OPINIONI |

I dubbi sulla mediazione obbligatoria

DIRITTO. CHE COSA CAMBIA (E CHE COSA NO) CON LE NUOVE REGOLE SULLA CONCILIAZIONE

di Cesare Cavallini, ordinario di diritto processuale civile in Bocconi

Nel dibattito sulla crisi della giustizia civile si è fatto strada, anche sulla scorta di precise direttive della Ce volte a stimolare la regolamentazione delle legislazioni processuali interne agli stati membri, l’istituto della mediazione della lite per la sua conciliazione, da raggiungersi prim’ancora dell’instaurazione della controversia avanti il giudice.
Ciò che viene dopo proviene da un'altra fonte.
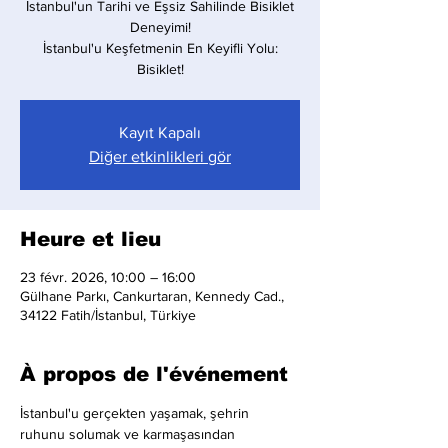
İstanbul'un Tarihi ve Eşsiz Sahilinde Bisiklet
Deneyimi!
İstanbul'u Keşfetmenin En Keyifli Yolu:
Bisiklet!
Kayıt Kapalı
Diğer etkinlikleri gör
Heure et lieu
23 févr. 2026, 10:00 – 16:00
Gülhane Parkı, Cankurtaran, Kennedy Cad.,
34122 Fatih/İstanbul, Türkiye
À propos de l'événement
İstanbul'u gerçekten yaşamak, şehrin 
ruhunu solumak ve karmaşasından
L’entrata in vigore del D. Lgs. n. 28/2010, formalmente in attuazione di una direttiva comunitaria (in partenza finalizzata alla conciliazione delle controversie transnazionali) ma sostanzialmente con l’intento di procedere a una vera e propria riforma di carattere ordinamentale, volta a fronteggiare i noti problemi che affliggono il «sistema giustizia» nazionale, ha suscitato, com’era prevedibile, considerazioni critiche da parte soprattutto dell’avvocatura, chiamata a gestire quella che, a ben vedere, più che una vera riforma processuale, appare un tentativo del legislatore delegato di promuovere una svolta epocale del costume forense. Tentativo senza dubbio apprezzabile nell’intento, ma sicuramente opinabile nelle forme e soprattutto nei tempi imposti dalla vigenza della legge varata. Vediamone i profili caratterizzanti e proviamo a darne una prima valutazione.
 
Nell’ambito delle controversie civili e di alcune commerciali su diritti disponibili (ad es., contratti assicurativi, bancari e finanziari, ad esclusione delle azioni collettive risarcitorie, nei contratti di affitto di azienda, nelle liti derivanti dai patti di famiglia, nonché in quelle di risarcimento danni da responsabilità medica e diffamazione a mezzo stampa), la causa civile deve essere obbligatoriamente preceduta dall’instaurazione di un procedimento di gestione stragiudiziale della controversia (mediazione) volto alla conciliazione della medesima. L’avvocato ha l’obbligo di comunicare al proprio assistito la possibilità di avvalersi del procedimento, le relative agevolazioni fiscali e soprattutto i casi in cui la mediazione, appunto obbligatoria, diventi condizione di procedibilità dell’esercizio dell’azione civile.
 
La proposta di conciliazione formulata dal mediatore, se disattesa dalle parti, produce effetti onerosi nel successivo giudizio civile: se la sentenza che definisce la causa corrisponde al contenuto della proposta, la parte pur vittoriosa non ha diritto alla ripetizione delle spese e può essere condannata all’esborso di un’ulteriore somma, quasi a titolo di multa. E tutto questo, va detto, deriva dall’opera di mediatori professionali che possono essere costituiti ad hoc da «enti pubblici o privati che diano garanzie di serietà ed efficienza».
 
Una prima valutazione. Credo che, al di là dei profili di incostituzionalità per preteso eccesso di delega, l’obbligatorietà dello strumento della ‘mediazione’ preventiva sia, in astratto, l’unica possibile previsione normativa idonea a renderlo funzionale e utile allo scopo.
 
Ma lo scopo, per l’appunto, insito in un’ambita riforma ordinamentale, non può essere quello della (ritrovata, solo per tale via) efficienza della giustizia civile: ostano a tale risultato, oltre all’improcrastinabile riforma dell’accesso alle professioni legali, due questioni di fondo. La prima, che deriva dalla considerazione che l’efficienza non può mai essere disgiunta dalla qualità del servizio giustizia: non mi sembrano sufficienti i requisiti generici di serietà ed efficienza richiesti dalla legge per la costituzione degli enti gestori (anche del reclutamento) dei soggetti mediatori. Una possibile progressiva sfiducia verso chi offre il servizio (se si eccettuano poche istituzioni già da prima presenti sul «mercato» della conciliazione), rischia di far aumentare il contenzioso civile, anziché diminuirlo nel tempo.
 
La seconda questione è data dall’attuale abnorme carico giudiziario civile pendente, vera causa della lentezza dei processi civili e dell’inefficienza del sistema: questione sulla quale la legge sulla mediazione non è in grado di incidere; invero potendo farlo dopo una decisa e rapida diminuzione del carico pendente, magari con strumenti normativi d’urgenza che si ispirino alla (stessa) logica di fondo della conciliazione tra le parti.